Finding AI-Generated Faces in the Wild: Model

12 Jun 2024

Authors:

(1) Gonzalo J. Aniano Porcile, LinkedIn;

(2) Jack Gindi, LinkedIn;

(3) Shivansh Mundra, LinkedIn;

(4) James R. Verbus, LinkedIn;

(5) Hany Farid, LinkedIn and University of California, Berkeley.

Table of Links

3. Model

We train a model to distinguish real from AI-generated faces. The underlying model is the EfficientNet-B1[7] convolutional neural network [30]. We found that this architecture provides better performance as compared to other stateof-the-art architectures (Swin-T [22], Resnet50 [14], XceptionNet [7]).

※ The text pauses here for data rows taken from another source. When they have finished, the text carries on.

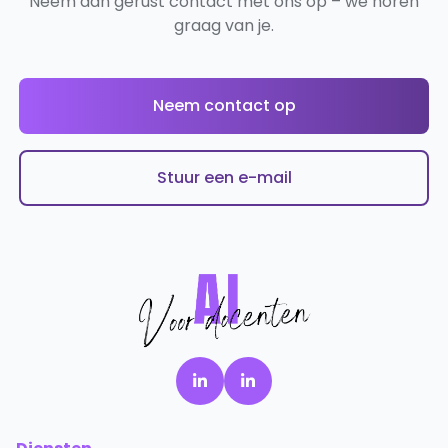
Neem dan gerust contact met ons op – we horen
graag van je.
Neem contact op
Stuur een e-mail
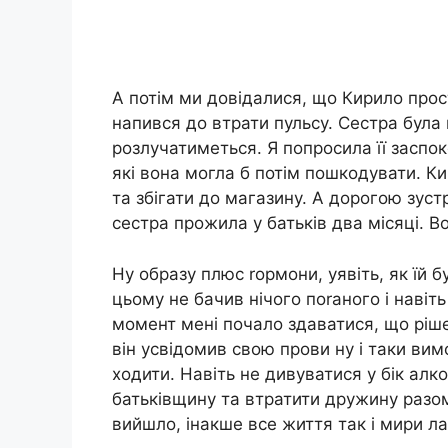
А потім ми довідалися, що Кирило прос
напився до втрати пульсу. Сестра була 
розлучатиметься. Я попросила її заспок
які вона могла б потім пошкодувати. Ки
та збігати до магазину. А дорогою зустр
сестра прожила у батьків два місяці. Во
Ну образу плюс rормони, уявіть, як їй 
цьому не бачив нічого поrаного і наві
момент мені почало здаватися, що ріше
він усвідомив свою прови ну і таки ви
ходити. Навіть не дивуватися у бік алк
батьківщину та втратити дружину разом
вийшло, інакше все життя так і мири ла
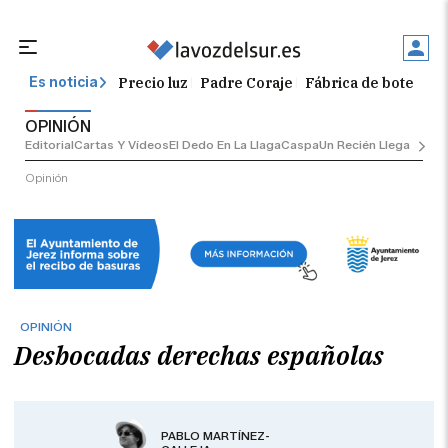
Precio luz
Padre Coraje
Fábrica de botellas
Es noticia
OPINIÓN
Editorial
Cartas Y Vídeos
El Dedo En La Llaga
Caspa
Un Recién Llegado
Ciu
Opinión
OPINIÓN
Desbocadas derechas españolas
PABLO MARTÍNEZ-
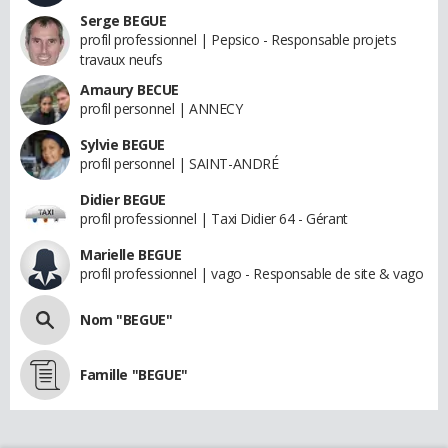
Serge BEGUE
profil professionnel | Pepsico - Responsable projets
travaux neufs
Amaury BECUE
profil personnel | ANNECY
Sylvie BEGUE
profil personnel | SAINT-ANDRÉ
Didier BEGUE
profil professionnel | Taxi Didier 64 - Gérant
Marielle BEGUE
profil professionnel | vago - Responsable de site & vago
Nom "BEGUE"
Famille "BEGUE"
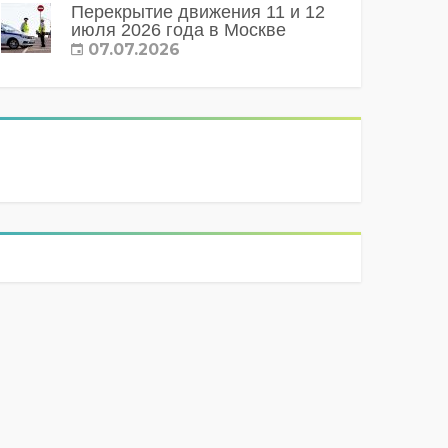
Перекрытие движения 11 и 12
июля 2026 года в Москве
07.07.2026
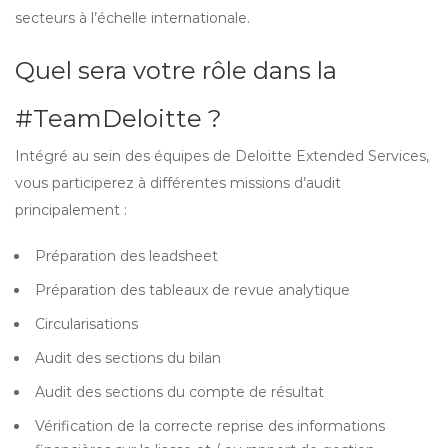
secteurs à l’échelle internationale.
Quel sera votre rôle dans la
#TeamDeloitte ?
Intégré au sein des équipes de Deloitte Extended Services,
vous participerez à différentes missions d’audit
principalement :
Préparation des leadsheet
Préparation des tableaux de revue analytique
Circularisations
Audit des sections du bilan
Audit des sections du compte de résultat
Vérification de la correcte reprise des informations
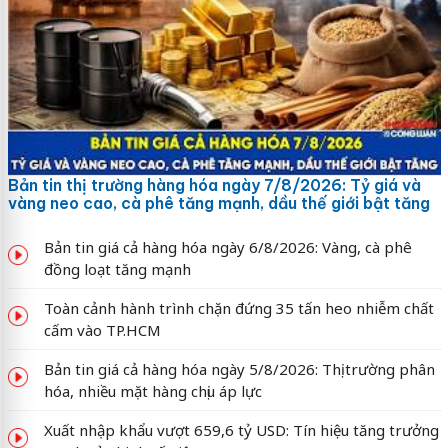
Bản tin thị trường hàng hóa ngày 7/8/2026: Tỷ giá và
vàng neo cao, cà phê tăng mạnh, dầu thế giới bật tăng
Bản tin giá cả hàng hóa ngày 6/8/2026: Vàng, cà phê
đồng loạt tăng mạnh
Toàn cảnh hành trình chặn đứng 35 tấn heo nhiễm chất
cấm vào TP.HCM
Bản tin giá cả hàng hóa ngày 5/8/2026: Thị trường phân
hóa, nhiều mặt hàng chịu áp lực
Xuất nhập khẩu vượt 659,6 tỷ USD: Tín hiệu tăng trưởng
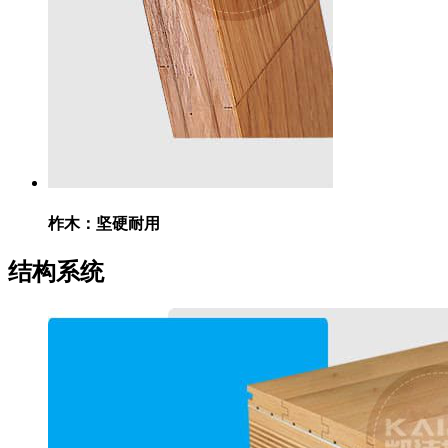
柞木：
坚硬耐用
结构系统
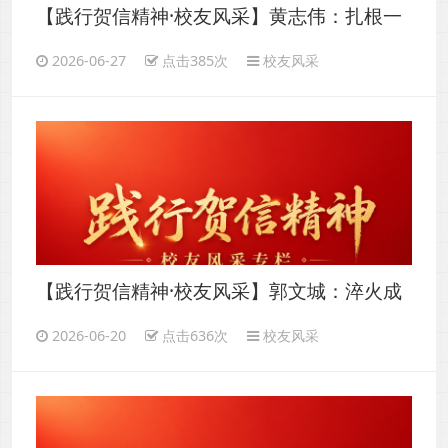
【践行贺信精神·校友风采】黄志伟：扎根一
线逐梦智造，实干笃行不负韶华
2026-06-27
点击385次
校友风采
【践行贺信精神·校友风采】郭文城：淬火成
钢，匠心筑梦——从数控学子到智能制造先
2026-06-20
点击636次
校友风采
锋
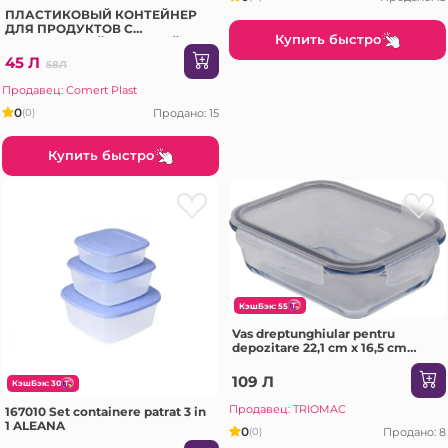
ПЛАСТИКОВЫЙ КОНТЕЙНЕР
ДЛЯ ПРОДУКТОВ С
Купить быстро
ГЕРМЕТИЧНОЙ КРЫШКОЙ 2,4
Л (SA590)
45 Л
58Л
Продавец: Comert Plast
0
Продано: 15
(0)
Купить быстро
КэшБэк: 55
Vas dreptunghiular pentru
depozitare 22,1 cm x 16,5 cm
(1520 cc) cu capac din plastic,
Borart
109 Л
КэшБэк: 30
Продавец: TRIOMAC
167010 Set containere patrat 3 in
1 ALEANA
0
Продано: 8
(0)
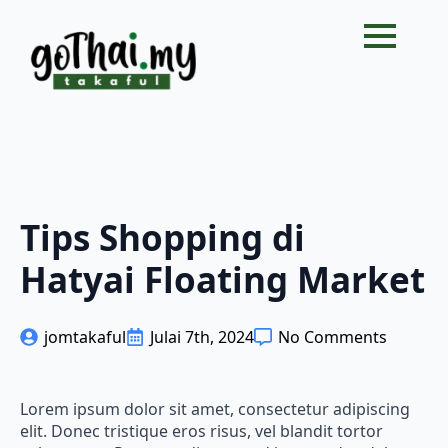
Tips Shopping di
Hatyai Floating Market
jomtakaful
Julai 7th, 2024
No Comments
Lorem ipsum dolor sit amet, consectetur adipiscing
elit. Donec tristique eros risus, vel blandit tortor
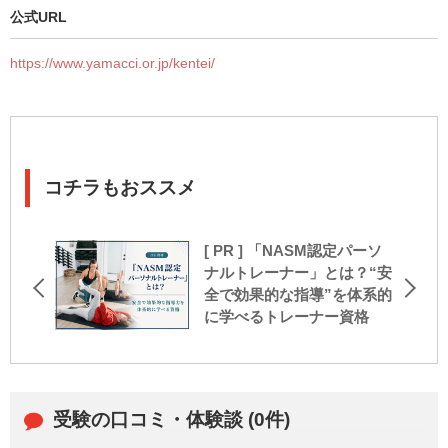
公式URL
https://www.yamacci.or.jp/kentei/
コチラもおススメ
[ PR ] 「NASM認定パーソ
ナルトレーナー」とは？“安
全で効果的な指導”を体系的
に学べるトレーナー資格
受験の口コミ・体験談 (0件)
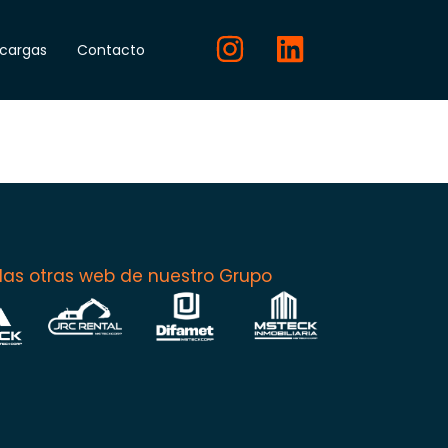
cargas
Contacto
 las otras web de nuestro Grupo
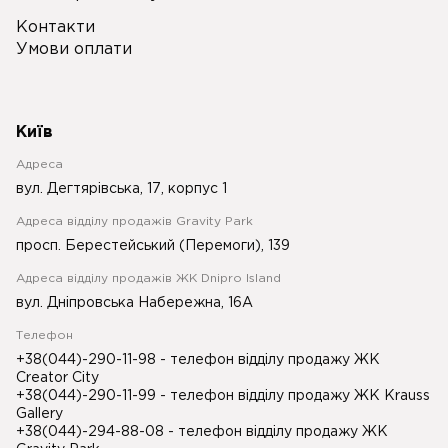
Контакти
Умови оплати
Київ
Адреса
вул. Дегтярівська, 17, корпус 1
Адреса відділу продажів Gravity Park
просп. Берестейський (Перемоги), 139
Адреса відділу продажів ЖК Dnipro Island
вул. Дніпровська Набережна, 16А
Телефон
+38(044)-290-11-98
- телефон відділу продажу ЖК
Creator City
+38(044)-290-11-99
- телефон відділу продажу ЖК Krauss
Gallery
+38(044)-294-88-08
- телефон відділу продажу ЖК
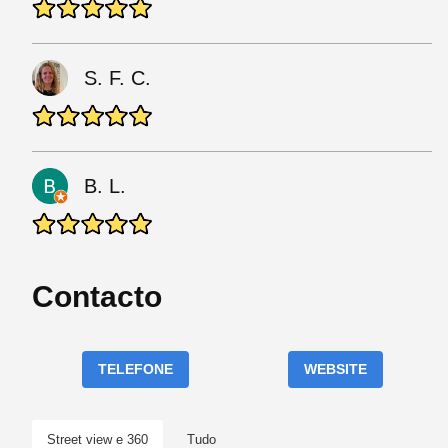
S. F. C.
B. L.
Contacto
TELEFONE
WEBSITE
Street view e 360
Tudo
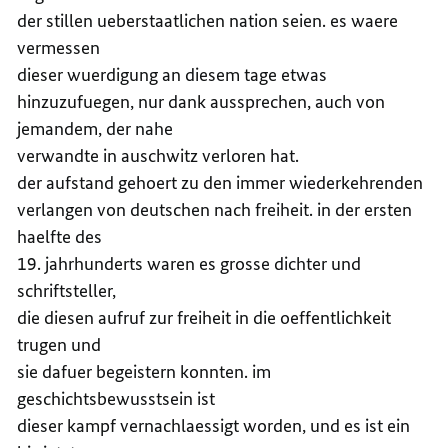
der stillen ueberstaatlichen nation seien. es waere
vermessen
dieser wuerdigung an diesem tage etwas
hinzuzufuegen, nur dank aussprechen, auch von
jemandem, der nahe
verwandte in auschwitz verloren hat.
der aufstand gehoert zu den immer wiederkehrenden
verlangen von deutschen nach freiheit. in der ersten
haelfte des
19. jahrhunderts waren es grosse dichter und
schriftsteller,
die diesen aufruf zur freiheit in die oeffentlichkeit
trugen und
sie dafuer begeistern konnten. im
geschichtsbewusstsein ist
dieser kampf vernachlaessigt worden, und es ist ein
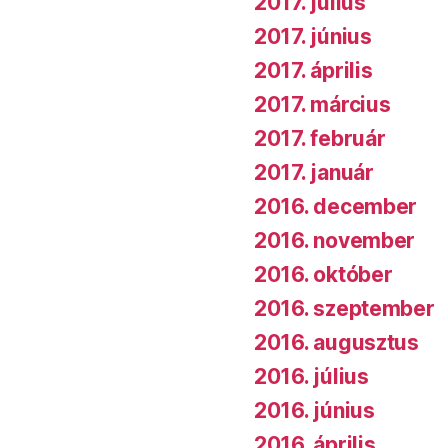
2017. július
2017. június
2017. április
2017. március
2017. február
2017. január
2016. december
2016. november
2016. október
2016. szeptember
2016. augusztus
2016. július
2016. június
2016. április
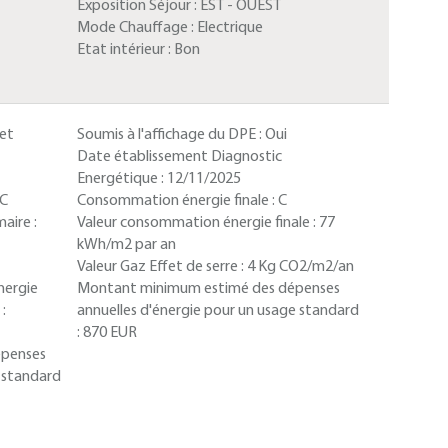
Exposition Séjour :
EST - OUEST
Mode Chauffage :
Electrique
Etat intérieur :
Bon
 et
Soumis à l'affichage du DPE :
Oui
Date établissement Diagnostic
Energétique :
12/11/2025
C
Consommation énergie finale :
C
aire :
Valeur consommation énergie finale :
77
kWh/m2 par an
Valeur Gaz Effet de serre :
4 Kg CO2/m2/an
nergie
Montant minimum estimé des dépenses
:
annuelles d'énergie pour un usage standard
:
870 EUR
épenses
e standard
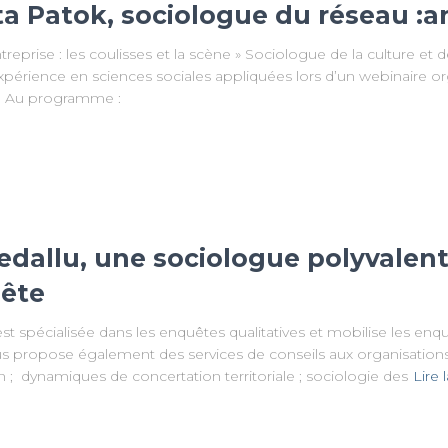
ta Patok, sociologue du réseau :
eprise : les coulisses et la scène » Sociologue de la culture et d
expérience en sciences sociales appliquées lors d’un webinaire 
ie Au programme :
edallu, une sociologue polyvalent
uête
st spécialisée dans les enquêtes qualitatives et mobilise les enq
s propose également des services de conseils aux organisations
n ; dynamiques de concertation territoriale ; sociologie des
Lire 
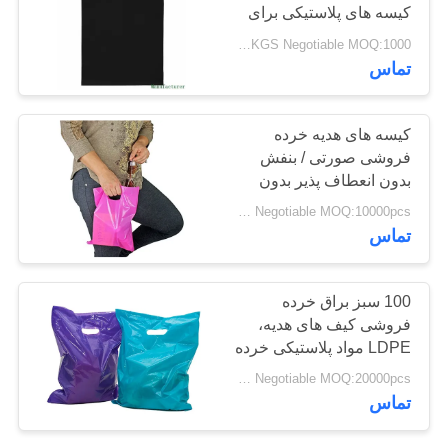
کیسه های پلاستیکی برای
PRIVACY
هدیه
USD 1.7-2.5 / KGS Negotiable MOQ:1000 کیلوگرم
POLICY
28
تماس
کیسه های تجاری
کیسه های هدیه خرده
تجاری
فروشی صورتی / بنفش
بدون انعطاف پذیر بدون
دستمال با دستگیره های
USD 1.7-2.5 / KGS Negotiable MOQ:10000pcs
برش خورده
تماس
19
100 سبز براق خرده
کیسه های پلاستیکی
فروشی کیف های هدیه،
LDPE مواد پلاستیکی خرده
تخت
فروشی کیسه
USD 1.7-2.5 / KGS Negotiable MOQ:20000pcs
تماس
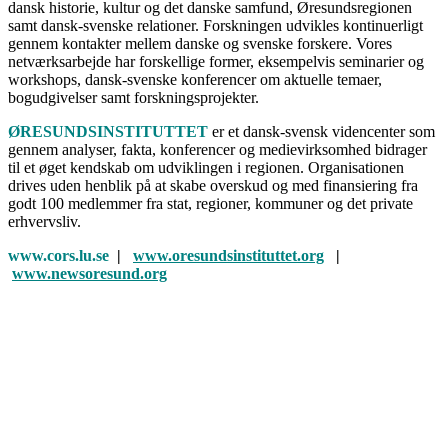
dansk historie, kultur og det danske samfund, Øresundsregionen
samt dansk-svenske relationer. Forskningen udvikles kontinuerligt
gennem kontakter mellem danske og svenske forskere. Vores
netværksarbejde har forskellige former, eksempelvis seminarier og
workshops, dansk-svenske konferencer om aktuelle temaer,
bogudgivelser samt forskningsprojekter.
ØRESUNDSINSTITUTTET
er et dansk-svensk videncenter som
gennem analyser, fakta, konferencer og medievirksomhed bidrager
til et øget kendskab om udviklingen i regionen. Organisationen
drives uden henblik på at skabe overskud og med finansiering fra
godt 100 medlemmer fra stat, regioner, kommuner og det private
erhvervsliv.
www.cors.lu.se
|
www.oresundsinstituttet.org
|
www.newsoresund.org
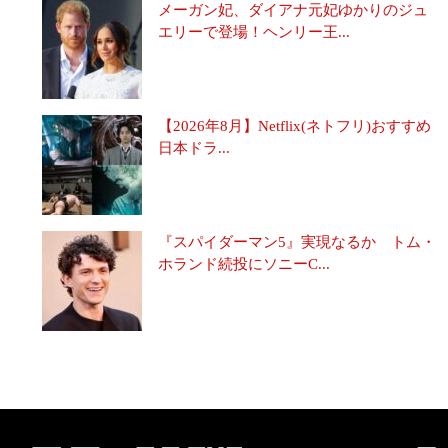
メーガン妃、ダイアナ元妃ゆかりのジュ
エリーで登場！ヘンリー王...
【2026年8月】Netflix(ネトフリ)おすすめ
日本ドラ...
『スパイダーマン5』実現なるか トム・
ホランド続投にソニーC...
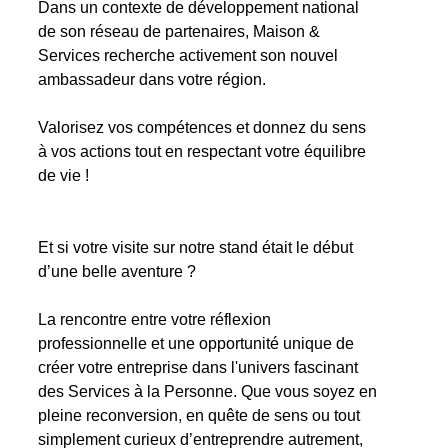
Dans un contexte de développement national
de son réseau de partenaires, Maison &
Services recherche activement son nouvel
ambassadeur dans votre région.
Valorisez vos compétences et donnez du sens
à vos actions tout en respectant votre équilibre
de vie !
Et si votre visite sur notre stand était le début
d’une belle aventure ?
La rencontre entre votre réflexion
professionnelle et une opportunité unique de
créer votre entreprise dans l'univers fascinant
des Services à la Personne. Que vous soyez en
pleine reconversion, en quête de sens ou tout
simplement curieux d’entreprendre autrement,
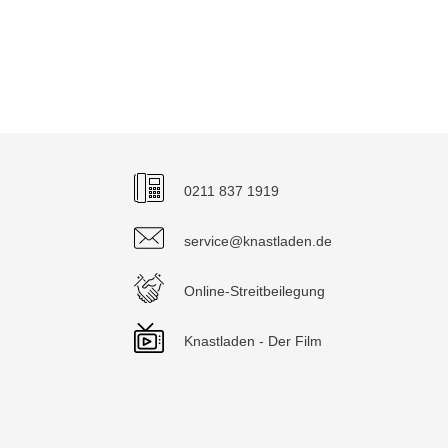
0211 837 1919
service@knastladen.de
Online-Streitbeilegung
Knastladen - Der Film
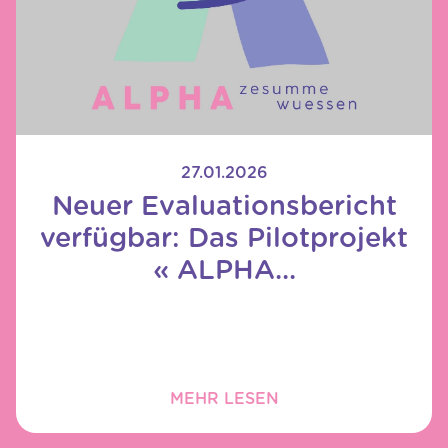
27.01.2026
Neuer Evaluationsbericht
verfügbar: Das Pilotprojekt
« ALPHA...
MEHR LESEN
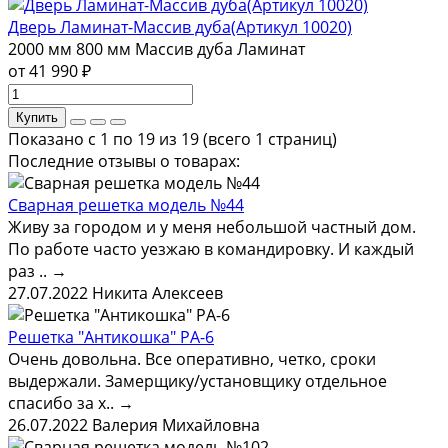
Дверь Ламинат-Массив дуба(Артикул 10020)
2000 мм
800 мм
Массив дуба
Ламинат
от 41 990 ₽
Купить
Показано с 1 по 19 из 19 (всего 1 страниц)
Последние отзывы о товарах:
Сварная решетка модель №44
Живу за городом и у меня небольшой частный дом.
По работе часто уезжаю в командировку. И каждый
раз ..
→
27.07.2022
Никита Алексеев
Решетка "Антикошка" РА-6
Очень довольна. Все оперативно, четко, сроки
выдержали. Замерщику/установщику отдельное
спасибо за х..
→
26.07.2022
Валерия Михайловна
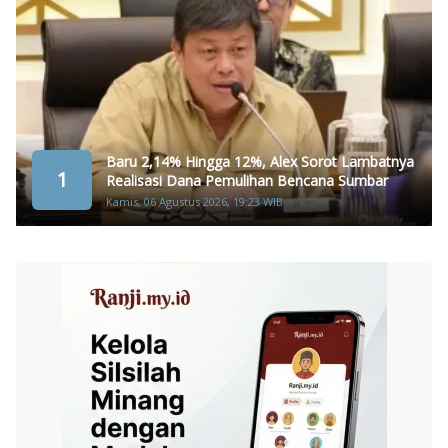
Baru 2,14% Hingga 12%, Alex Sorot Lambatnya
1
Realisasi Dana Pemulihan Bencana Sumbar
Kamis, 06 Agustus 2026, 19:23 WIB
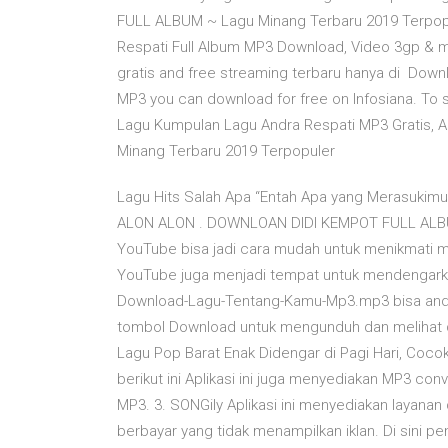
FULL ALBUM ~ Lagu Minang Terbaru 2019 Terpopuler
Respati Full Album MP3 Download, Video 3gp & mp
gratis and free streaming terbaru hanya di Dow
MP3 you can download for free on Infosiana. To
Lagu Kumpulan Lagu Andra Respati MP3 Gratis,
Minang Terbaru 2019 Terpopuler
Lagu Hits Salah Apa “Entah Apa yang Merasu
ALON ALON . DOWNLOAN DIDI KEMPOT FULL ALBUM 
YouTube bisa jadi cara mudah untuk menikmati mus
YouTube juga menjadi tempat untuk mendengark
Download-Lagu-Tentang-Kamu-Mp3.mp3 bisa anda 
tombol Download untuk mengunduh dan melihat d
Lagu Pop Barat Enak Didengar di Pagi Hari, Cocok
berikut ini Aplikasi ini juga menyediakan MP3 co
MP3. 3. SONGily Aplikasi ini menyediakan layanan 
berbayar yang tidak menampilkan iklan. Di sini 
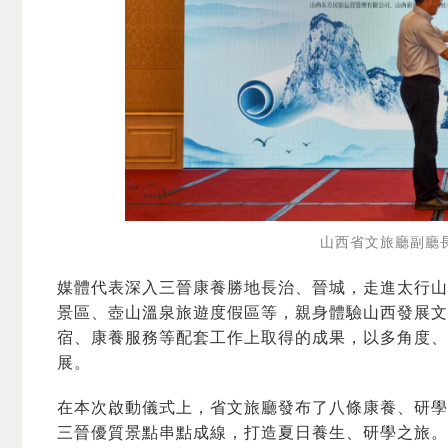
山西省文旅廳副廳
媒體代表深入三晉康養勝地長治、晉城，走進太行山
景區、壺山溫泉旅遊度假區等，親身體驗山西發展文
宿、康養服務等配套工作上取得的成果，以多角度、
展。
在本次啟動儀式上，省文旅廳發布了八條康養、研學
三晉優質景點串點成線，打造夏日養生、研學之旅。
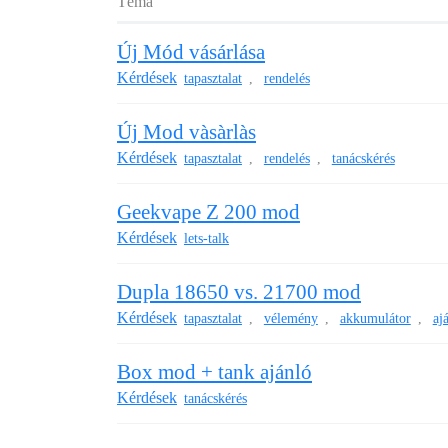
Téma
Új Mód vásárlása
Kérdések
tapasztalat
rendelés
,
Új Mod vàsàrlàs
Kérdések
tapasztalat
rendelés
tanácskérés
,
,
Geekvape Z 200 mod
Kérdések
lets-talk
Dupla 18650 vs. 21700 mod
Kérdések
tapasztalat
vélemény
akkumulátor
aj
,
,
,
Box mod + tank ajánló
Kérdések
tanácskérés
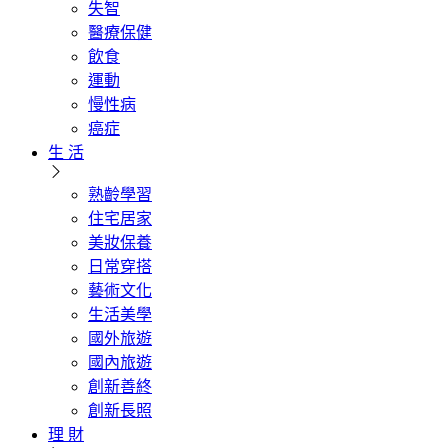
失智
醫療保健
飲食
運動
慢性病
癌症
生 活
熟齡學習
住宅居家
美妝保養
日常穿搭
藝術文化
生活美學
國外旅遊
國內旅遊
創新善終
創新長照
理 財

The EfficientNet-B1 network has 7.8 million internal parameters that were pre-trained on the ImageNet1K image dataset [30].

Our pipeline consists of three stages: (1) an image preprocessing stage; (2) an image embedding stage; and (3) a scoring stage. The model takes as input a color image and generates a numerical score in the range [0, 1]. Scores near 0 indicate that the image is likely real, and scores near 1 indicate that the image is likely AI-generated.

The image pre-processing step resizes the input image to a resolution of 512×512 pixels. This resized color image is then passed to an EfficientNet-B1 transfer learning layer. In the scoring stage, the output of the transfer learning layer is fed to two fully connected layers, each of size 2,048, with a ReLU activation function, a dropout layer with a 0.8 dropout probability, and a final scoring layer with a sigmoidal activation. Only the scoring layers – with 6.8 million trainable parameters – are tuned. The trainable weights are optimized using the AdaGrad algorithm with a minibatch of size 32, a learning rate of 0.0001, and trained for up to 10,000 steps. A cluster with 60 NVIDIA A100 GPUs was used for model training.

This paper is available on arxiv under CC 4.0 license.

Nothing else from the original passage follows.